Bob Donovan is an alderman in Wisconsin who presides over a district that includes Milwaukee, WI. Earlier this month, a riot erupted at a nearby state fair in which blacks were pitted against whites as hundreds and as many as a thousand youths viciously attacked one another. Donovan told RT that Milwaukee may be a diverse community, it is also one that is grossly segregated.
Donovan says that while whites and blacks may keep to their own sides of the city, minorities in Milwaukee are facing a plague that is ravaging their community.

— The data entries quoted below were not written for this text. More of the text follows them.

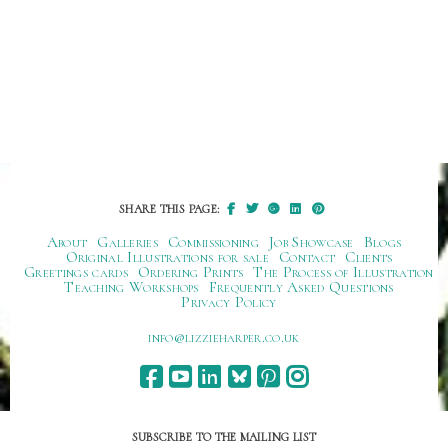
SHARE THIS PAGE:
About
Galleries
Commissioning
Job Showcase
Blogs
Original Illustrations for sale
Contact
Clients
Greetings cards
Ordering Prints
The Process of Illustration
Teaching Workshops
Frequently Asked Questions
Privacy Policy
ku.oc.repraheizzil@ofni
SUBSCRIBE TO THE MAILING LIST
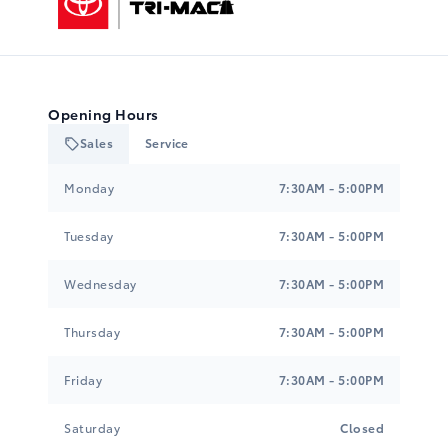
Opening Hours
Sales
Service
Tri-Mac Toyota
Tri-Mac Toyota
Monday
7:30AM - 5:00PM
Tuesday
7:30AM - 5:00PM
Wednesday
7:30AM - 5:00PM
Thursday
7:30AM - 5:00PM
Friday
7:30AM - 5:00PM
Saturday
Closed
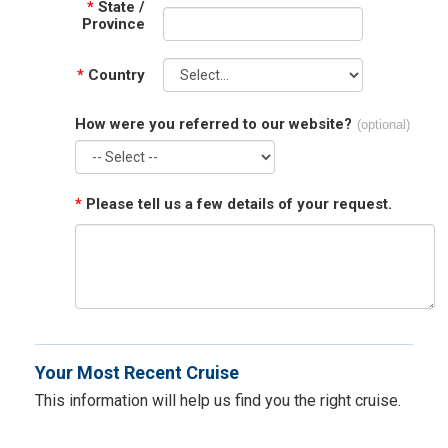
*
State /
Province
*
Country
How were you referred to our website?
(optional)
*
Please tell us a few details of your request.
Your Most Recent Cruise
This information will help us find you the right cruise.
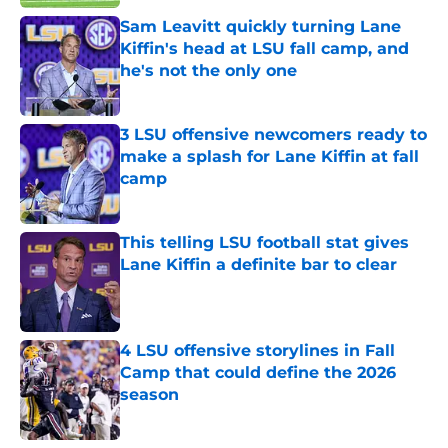
Sam Leavitt quickly turning Lane
Kiffin's head at LSU fall camp, and
he's not the only one
Published by on Invalid Date
3 LSU offensive newcomers ready to
make a splash for Lane Kiffin at fall
camp
Published by on Invalid Date
This telling LSU football stat gives
Lane Kiffin a definite bar to clear
Published by on Invalid Date
4 LSU offensive storylines in Fall
Camp that could define the 2026
season
Published by on Invalid Date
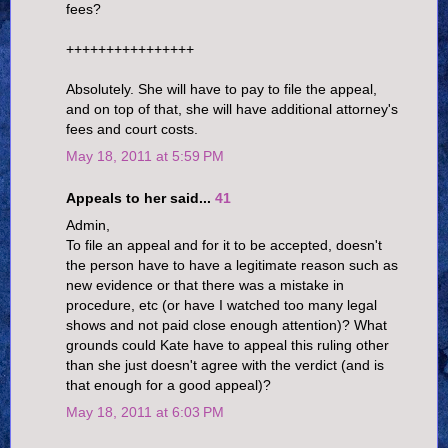
fees?
++++++++++++++++
Absolutely. She will have to pay to file the appeal,
and on top of that, she will have additional attorney's
fees and court costs.
May 18, 2011 at 5:59 PM
Appeals to her said...
41
Admin,
To file an appeal and for it to be accepted, doesn't
the person have to have a legitimate reason such as
new evidence or that there was a mistake in
procedure, etc (or have I watched too many legal
shows and not paid close enough attention)? What
grounds could Kate have to appeal this ruling other
than she just doesn't agree with the verdict (and is
that enough for a good appeal)?
May 18, 2011 at 6:03 PM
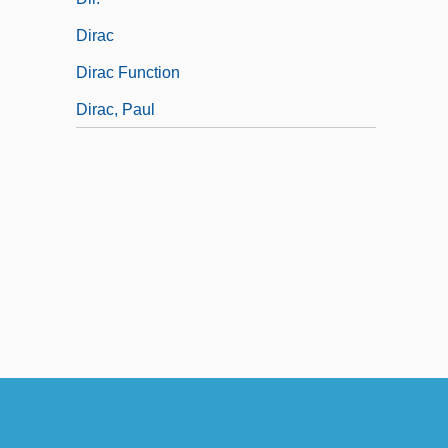
Dirac
Dirac Function
Dirac, Paul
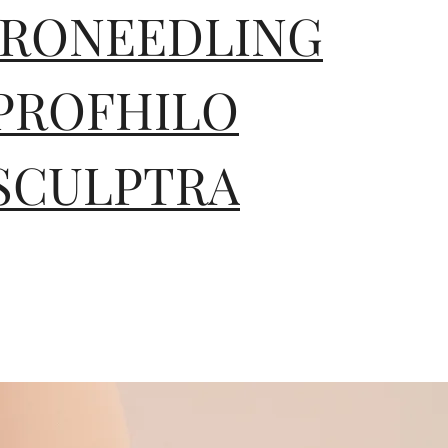
RONEEDLING
PROFHILO
SCULPTRA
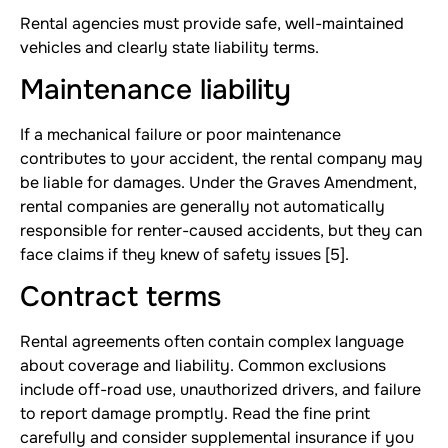
Rental agencies must provide safe, well-maintained
vehicles and clearly state liability terms.
Maintenance liability
If a mechanical failure or poor maintenance
contributes to your accident, the rental company may
be liable for damages. Under the Graves Amendment,
rental companies are generally not automatically
responsible for renter-caused accidents, but they can
face claims if they knew of safety issues [5].
Contract terms
Rental agreements often contain complex language
about coverage and liability. Common exclusions
include off-road use, unauthorized drivers, and failure
to report damage promptly. Read the fine print
carefully and consider supplemental insurance if you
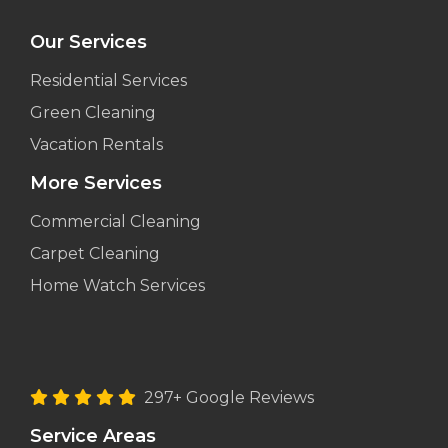
Our Services
Residential Services
Green Cleaning
Vacation Rentals
More Services
Commercial Cleaning
Carpet Cleaning
Home Watch Services
297+ Google Reviews
Service Areas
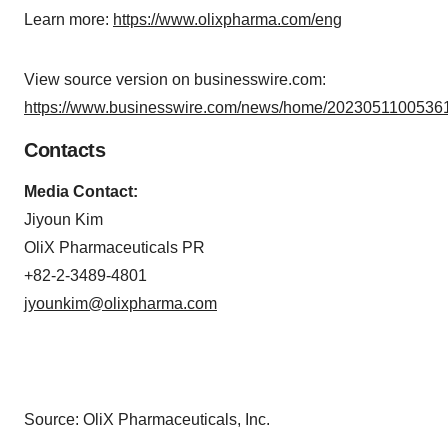
Learn more:
https://www.olixpharma.com/eng
View source version on businesswire.com:
https://www.businesswire.com/news/home/20230511005361
Contacts
Media Contact:
Jiyoun Kim
OliX Pharmaceuticals PR
+82-2-3489-4801
jyounkim@olixpharma.com
Source: OliX Pharmaceuticals, Inc.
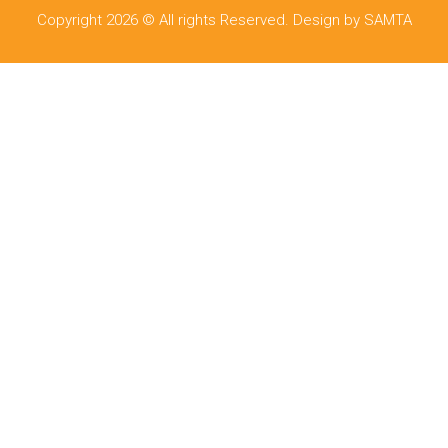
Copyright 2026 © All rights Reserved. Design by SAMTA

Black male unemployment, said Donovan, is an epidemic. “Some are placing it as close to 50 percent,” he told RT. “That has its problems that unfortunately there are far too many individuals in Milwaukee can chose to ignore it.” And with that unemployment comes unrest aimed towards those who are getting by with jobs and money in cities just like his.
As the city divides and turns to revolt, Donovan acknowledges that it isn’t something commonplace of just his community, but it will only get worse as politicians and residents continue to ignore it across the country. “We need to first admit that we got this problem,” he says, and notes that the race riot earlier this month at the Wisconsin State Fair should serve as a wakeup call — even if, he said, it wasn’t the first incident like this. “I believe for whatever reason there is an effort to keep some of it under wraps,” added Donovan. “That concerns me, but we largely have many elected officials in Milwaukee who chose to ignore this because it is such a volatile issue.”

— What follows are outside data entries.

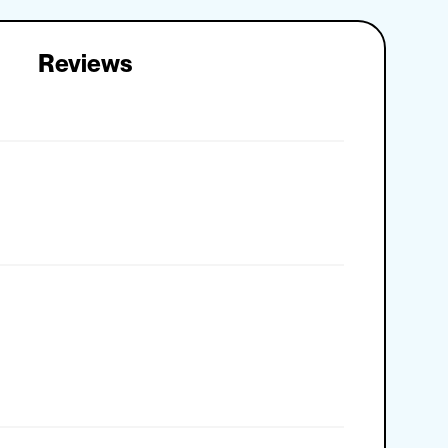
Reviews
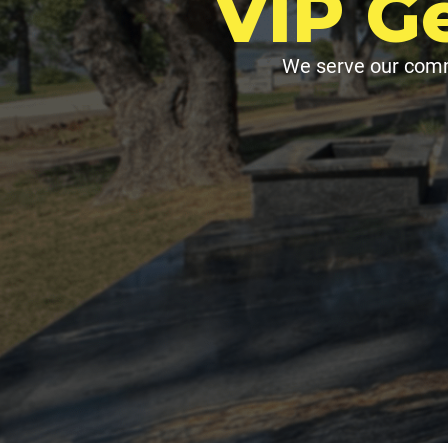
VIP G
We serve our comm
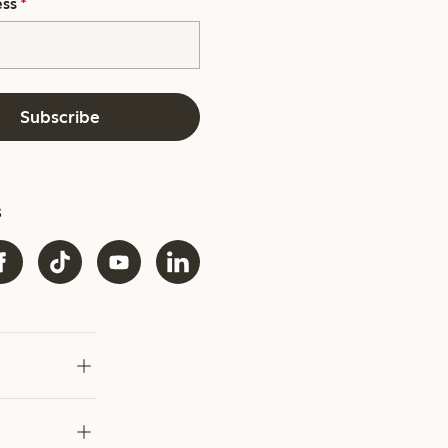
ess
*
Subscribe
s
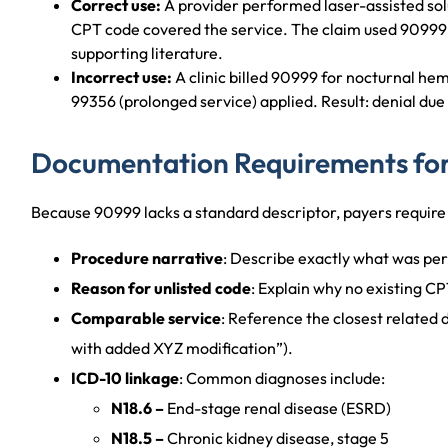
Correct use:
A provider performed laser-assisted solu
CPT code covered the service. The claim used 90999 
supporting literature.
Incorrect use:
A clinic billed 90999 for nocturnal he
99356 (prolonged service) applied. Result: denial due
Documentation Requirements fo
Because 90999 lacks a standard descriptor, payers require 
Procedure narrative
: Describe exactly what was pe
Reason for unlisted code
: Explain why no existing CP
Comparable service
: Reference the closest related 
with added XYZ modification”).
ICD-10 linkage
: Common diagnoses include:
N18.6 –
End-stage renal disease (ESRD)
N18.5 –
Chronic kidney disease, stage 5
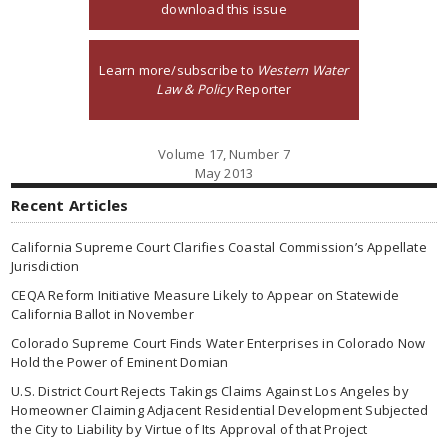
download this issue
Learn more/subscribe to
Western Water
Law & Policy
Reporter
Volume 17, Number 7
May 2013
Recent Articles
California Supreme Court Clarifies Coastal Commission’s Appellate
Jurisdiction
CEQA Reform Initiative Measure Likely to Appear on Statewide
California Ballot in November
Colorado Supreme Court Finds Water Enterprises in Colorado Now
Hold the Power of Eminent Domian
U.S. District Court Rejects Takings Claims Against Los Angeles by
Homeowner Claiming Adjacent Residential Development Subjected
the City to Liability by Virtue of Its Approval of that Project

Inequality among races, now leading to violence, is something Donovan says can’t just be ignored. The community is in denial, he said, and cites that many lawmakers won’t admit that the incident at the state fair was racial.

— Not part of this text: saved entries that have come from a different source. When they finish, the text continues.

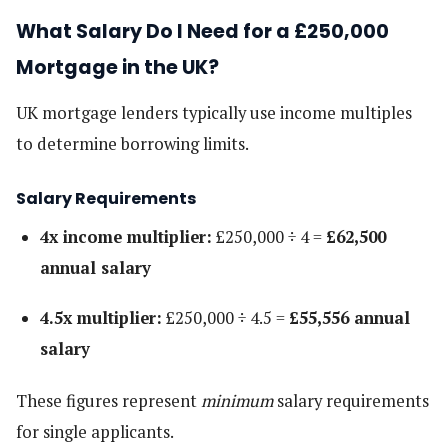
What Salary Do I Need for a £250,000
Mortgage in the UK?
UK mortgage lenders typically use income multiples
to determine borrowing limits.
Salary Requirements
4x income multiplier:
£250,000 ÷ 4 =
£62,500
annual salary
4.5x multiplier:
£250,000 ÷ 4.5 =
£55,556 annual
salary
These figures represent
minimum
salary requirements
for single applicants.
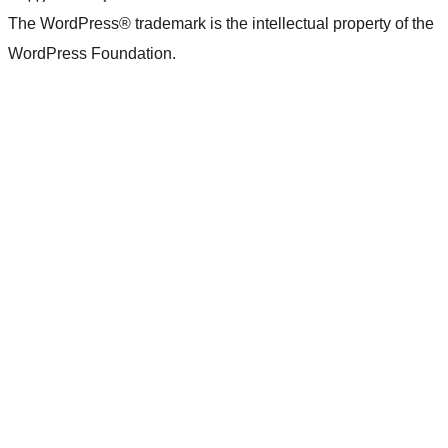
The WordPress® trademark is the intellectual property of the
WordPress Foundation.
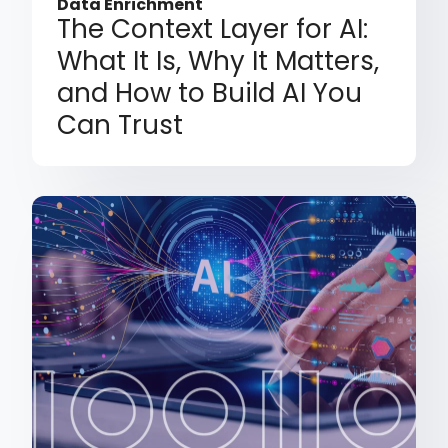
Data Enrichment
The Context Layer for AI:
What It Is, Why It Matters,
and How to Build AI You
Can Trust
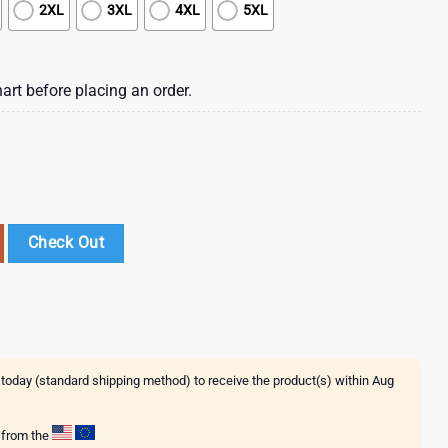
2XL
3XL
4XL
5XL
art before placing an order.
th Freedom 3D T-Shirt quantity
Check Out
 today (standard shipping method) to receive the product(s) within
Aug
g from the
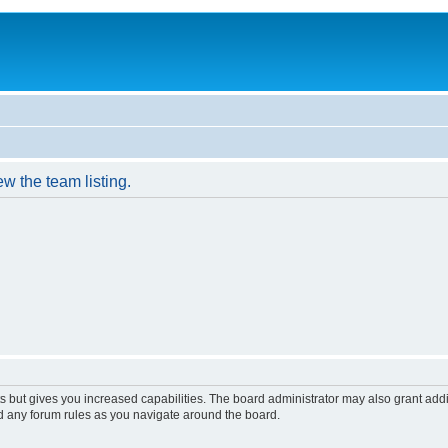
w the team listing.
s but gives you increased capabilities. The board administrator may also grant add
ad any forum rules as you navigate around the board.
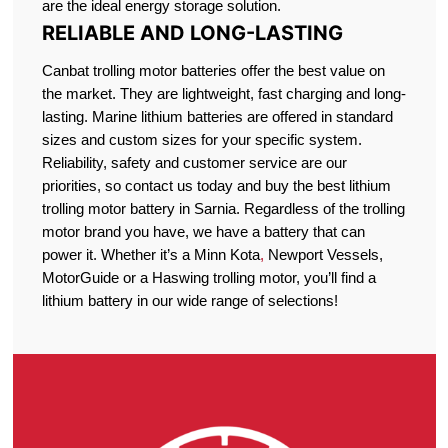
are the ideal energy storage solution.
RELIABLE AND LONG-LASTING
Canbat trolling motor batteries offer the best value on
the market. They are lightweight, fast charging and long-
lasting. Marine lithium batteries are offered in standard
sizes and custom sizes for your specific system.
Reliability, safety and customer service are our
priorities, so contact us today and buy the best lithium
trolling motor battery in Sarnia. Regardless of the trolling
motor brand you have, we have a battery that can
power it. Whether it’s a Minn Kota
,
Newport Vessels,
MotorGuide or a Haswing trolling motor, you’ll find a
lithium battery in our wide range of selections!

“That’s absurd!” said Donovan.
Donovan says that it is the number one objective of the government to insure that its citizens are kept safe, and with incidents like this continuing (even if they aren’t reported), he says cities should start thinking outside the box for ways to combat unemployment and inequality before riots and revolts become more commonplace. In the meanwhile, Milwaukee has 100 police vacancies that are too costly to fill, and until they are, why would people in Milwaukee feel safe?